Here is some additional analysis of the data set.
First, the same loading and cleaning method was used.
To investigate potential seasonal trends in aviation safety, we selected data from Northern Hemisphere and plot the accident per month. We then performed a One-Way ANOVA to determine if the average number of airplane crashes differs significantly across the months.
The ANOVA results yielded a p-value of 0.039, which was below the 0.05 significance level. Although, the average number of crashes per month is small, so even a few events can create “significant” differences.
airplane_north = df_map |>
filter(aboard > 0, !is.na(fatalities))|>
filter(Latitude> 0)|>
mutate(
survival_rate = (aboard - fatalities) / aboard,
month_num = month(date),
season = case_when(
month_num %in% c(12, 1, 2) ~ "Winter",
month_num %in% c(3, 4, 5) ~ "Spring",
month_num %in% c(6, 7, 8) ~ "Summer",
month_num %in% c(9, 10, 11) ~ "Fall"
)
) |>
filter(!is.na(season)) |>
mutate(season = fct_relevel(season, "Spring", "Summer", "Fall", "Winter"))
cat("=== ANOVA result ===\n")
## === ANOVA result ===
airplane_north |>
# Count crashes per year/season combo
count(year, month, name = "crash_count")|>
# ANOVA
aov(crash_count ~ factor(month), data = _) |>
summary()
## Df Sum Sq Mean Sq F value Pr(>F)
## factor(month) 11 60.2 5.470 1.873 0.0393 *
## Residuals 923 2695.8 2.921
## ---
## Signif. codes: 0 '***' 0.001 '**' 0.01 '*' 0.05 '.' 0.1 ' ' 1
# ---- plot ----
airplane_north |>
count(year, month, name = "crash_count")|>
group_by(month) |>
summarise(
mean_crashes = mean(crash_count),
se = sd(crash_count) / sqrt(n())
) |>
ggplot(aes(x = month, y = mean_crashes)) +
scale_x_continuous(breaks = 1:12) +
geom_col(fill = "steelblue",show.legend = FALSE) +
geom_errorbar(aes(ymin = mean_crashes - se,
ymax = mean_crashes + se),
width = 0.15) +
labs(
title = "Average Airplane Crashes in Northern Hemisphere per Month",
x = "Month",
y = "Average Crash Count"
) +
theme_minimal()

We also test for the differences of fatality rate across months. BUt there is no significant evidence suggested a monthly difference of fatality rate.

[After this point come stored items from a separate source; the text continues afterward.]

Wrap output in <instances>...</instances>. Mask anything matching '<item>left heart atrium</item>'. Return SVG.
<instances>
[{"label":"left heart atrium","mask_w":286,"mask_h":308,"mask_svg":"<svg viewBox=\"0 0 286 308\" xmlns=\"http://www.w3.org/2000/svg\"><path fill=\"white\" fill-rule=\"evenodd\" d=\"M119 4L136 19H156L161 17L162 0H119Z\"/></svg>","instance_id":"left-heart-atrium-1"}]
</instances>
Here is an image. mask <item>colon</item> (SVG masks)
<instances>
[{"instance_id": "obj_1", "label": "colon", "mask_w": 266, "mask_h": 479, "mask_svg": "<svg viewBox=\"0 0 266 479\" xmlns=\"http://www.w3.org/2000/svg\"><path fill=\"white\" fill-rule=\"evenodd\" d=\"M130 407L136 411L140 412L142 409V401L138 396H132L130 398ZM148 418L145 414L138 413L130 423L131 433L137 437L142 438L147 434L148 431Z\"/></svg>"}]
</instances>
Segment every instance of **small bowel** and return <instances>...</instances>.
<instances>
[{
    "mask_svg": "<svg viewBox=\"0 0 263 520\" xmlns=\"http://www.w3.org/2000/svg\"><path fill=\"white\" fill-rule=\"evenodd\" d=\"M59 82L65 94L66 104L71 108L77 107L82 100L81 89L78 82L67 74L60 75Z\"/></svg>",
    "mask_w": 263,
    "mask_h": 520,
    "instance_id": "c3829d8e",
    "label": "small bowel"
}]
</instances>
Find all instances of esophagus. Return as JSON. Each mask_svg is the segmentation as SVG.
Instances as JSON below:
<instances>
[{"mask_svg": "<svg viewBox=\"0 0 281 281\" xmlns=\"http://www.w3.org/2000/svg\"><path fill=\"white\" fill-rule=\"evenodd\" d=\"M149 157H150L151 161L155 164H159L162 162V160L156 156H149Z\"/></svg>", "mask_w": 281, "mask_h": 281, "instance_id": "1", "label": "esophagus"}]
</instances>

cat("=== ANOVA result ===\n")
## === ANOVA result ===
airplane_north|>
##ANOVA
aov(survival_rate ~ factor(month), data = _ )|>
summary()
## Df Sum Sq Mean Sq F value Pr(>F)
## factor(month) 11 0.76 0.06933 0.675 0.764
## Residuals 2749 282.37 0.10272
To evaluate the long-term trend in survivability, we plot the fatality rates per year. Statistical evidence confirmed that airplanes have become safer over time regarding rate of survival. Linear regression analysis revealed a statistically significant negative correlation between year and fatality rate (p < 0.001).

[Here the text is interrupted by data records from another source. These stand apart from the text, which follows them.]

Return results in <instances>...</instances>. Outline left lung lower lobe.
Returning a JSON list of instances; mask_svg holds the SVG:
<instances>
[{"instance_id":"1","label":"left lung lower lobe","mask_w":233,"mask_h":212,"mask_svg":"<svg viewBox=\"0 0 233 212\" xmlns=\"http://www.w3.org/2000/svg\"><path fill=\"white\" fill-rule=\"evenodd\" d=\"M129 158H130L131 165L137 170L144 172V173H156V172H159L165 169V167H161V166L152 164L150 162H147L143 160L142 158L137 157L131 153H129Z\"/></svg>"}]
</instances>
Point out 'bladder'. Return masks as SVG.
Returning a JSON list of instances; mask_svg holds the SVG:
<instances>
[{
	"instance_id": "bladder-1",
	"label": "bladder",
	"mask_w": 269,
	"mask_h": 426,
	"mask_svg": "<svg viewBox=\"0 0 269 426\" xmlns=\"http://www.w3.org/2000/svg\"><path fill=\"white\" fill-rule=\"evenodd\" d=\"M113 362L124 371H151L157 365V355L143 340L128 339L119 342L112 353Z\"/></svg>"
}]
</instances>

However, the low R-squared value (0.015) indicated that while the downward trend is consistent, the outcome of any individual crash is heavily influenced by situational factors other than just the time period, and the average fatality rate of a single year is still largely determined by random effect.
airplane_df |>
filter(aboard > 0, !is.na(fatalities)) |>
mutate(fatality_rate = fatalities / aboard) |>
group_by(year) |>
summarise(mean_fatality_rate = mean(fatality_rate)) |>
ggplot(aes(x = year, y = mean_fatality_rate)) +
geom_point(color = "steelblue", alpha = 0.6) +
geom_smooth(method = "lm", color = "red", fill = "pink",se = TRUE) +
scale_x_continuous(breaks = seq(1910, 2010, by = 10)
)+
labs(
title = "Trend in Airplane Fatality Rate Over Time",,
x = "Year",
y = "Average Fatality Rate"
) +
theme_minimal()
## `geom_smooth()` using formula = 'y ~ x'

airplane_df |>
filter(aboard > 0, !is.na(fatalities)) |>
mutate(fatality_rate = fatalities / aboard) |>
group_by(year) |>
summarise(mean_fatality_rate = mean(fatality_rate))|>
lm(mean_fatality_rate ~ year, data = _)|> summary()
##
## Call:
## lm(formula = mean_fatality_rate ~ year, data = summarise(group_by(mutate(filter(airplane_df,
## aboard > 0, !is.na(fatalities)), fatality_rate = fatalities/aboard),
## year), mean_fatality_rate = mean(fatality_rate)))
##
## Residuals:
## Min 1Q Median 3Q Max
## -0.39929 -0.02716 0.00041 0.03606 0.11644
##
## Coefficients:
## Estimate Std. Error t value Pr(>|t|)
## (Intercept) 2.7754226 0.4526676 6.131 1.93e-08 ***
## year -0.0009833 0.0002309 -4.259 4.79e-05 ***
## ---
## Signif. codes: 0 '***' 0.001 '**' 0.01 '*' 0.05 '.' 0.1 ' ' 1
##
## Residual standard error: 0.0649 on 96 degrees of freedom
## Multiple R-squared: 0.1589, Adjusted R-squared: 0.1502
## F-statistic: 18.14 on 1 and 96 DF, p-value: 4.79e-05
To describe the historical trend of aviation safety, we aggregated the total number of crashes per year. We then fitted a simple linear regression model and Loess model to determine if there was a statistically significant linear increase or decrease in crash frequency over the recorded time period (1908–2009). With a medium fitted model, the linear regression analysis revealed a statistically significant upward trend.But this failed to accurately describe the crash events overtime, LOESS could reveal more specific fluctuations and details in history.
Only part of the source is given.